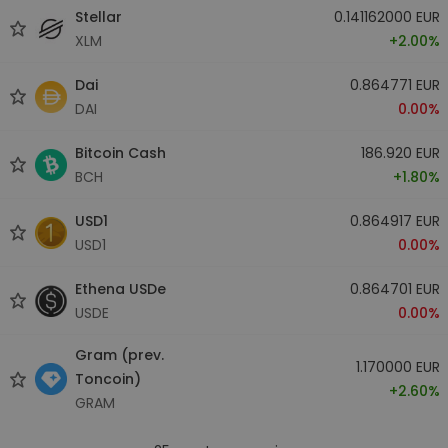
Stellar
0.141162000 EUR
XLM
+2.00%
Dai
0.864771 EUR
DAI
0.00%
Bitcoin Cash
186.920 EUR
BCH
+1.80%
USD1
0.864917 EUR
USD1
0.00%
Ethena USDe
0.864701 EUR
USDE
0.00%
Gram (prev.
1.170000 EUR
Toncoin)
+2.60%
GRAM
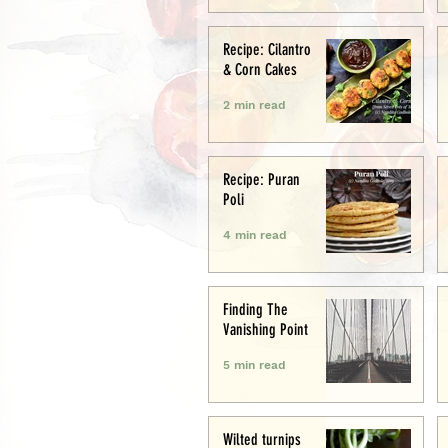
Recipe: Cilantro
& Corn Cakes
2 min read
Recipe: Puran
Poli
4 min read
Finding The
Vanishing Point
5 min read
Wilted turnips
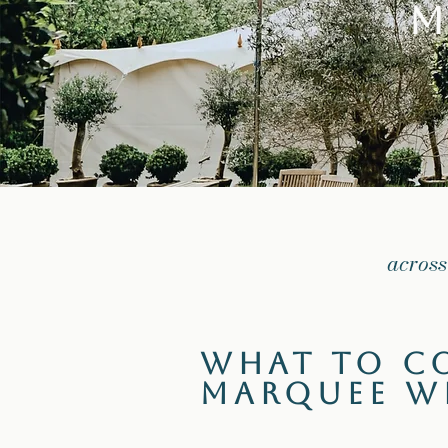
M
across
What to C
Marquee W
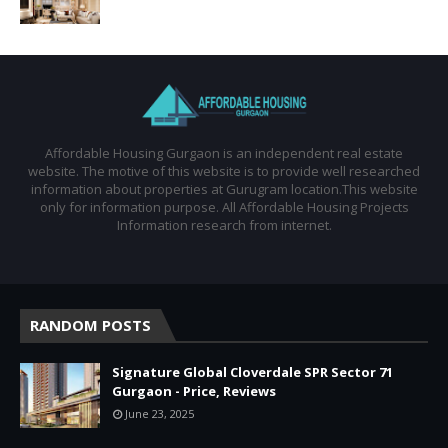
Affordable Housing Gurgaon is an independent real estate
website. The motive of this website is to provide well researched
information about properties at Gurugram location.This website
only for information purpose. All Affordable Housing Projects
Information research from internet.
RANDOM POSTS
Signature Global Cloverdale SPR Sector 71
Gurgaon - Price, Reviews
June 23, 2025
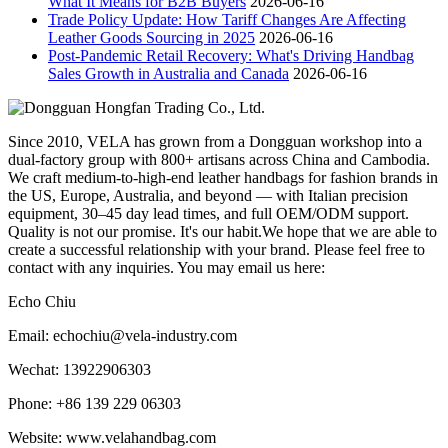
What It Means for B2B Buyers
2026-06-16
Trade Policy Update: How Tariff Changes Are Affecting
Leather Goods Sourcing in 2025
2026-06-16
Post-Pandemic Retail Recovery: What's Driving Handbag
Sales Growth in Australia and Canada
2026-06-16
Since 2010, VELA has grown from a Dongguan workshop into a
dual-factory group with 800+ artisans across China and Cambodia.
We craft medium-to-high-end leather handbags for fashion brands in
the US, Europe, Australia, and beyond — with Italian precision
equipment, 30–45 day lead times, and full OEM/ODM support.
Quality is not our promise. It's our habit.We hope that we are able to
create a successful relationship with your brand. Please feel free to
contact with any inquiries. You may email us here:
Echo Chiu
Email: echochiu@vela-industry.com
Wechat: 13922906303
Phone: +86 139 229 06303
Website: www.velahandbag.com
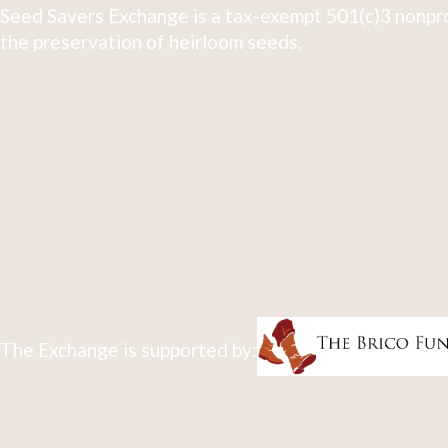
Seed Savers Exchange is a tax-exempt 501(c)3 nonpro
the preservation of heirloom seeds.
The Exchange is supported by:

[AIM OF THE EXERCISE] When the word "Gurgaon" shows up in a line of the entries, report that line.

[SOLVED PROBLEM]
Affordable Housing Gurgaon is an independent real estate
Gurgaon - Price, Reviews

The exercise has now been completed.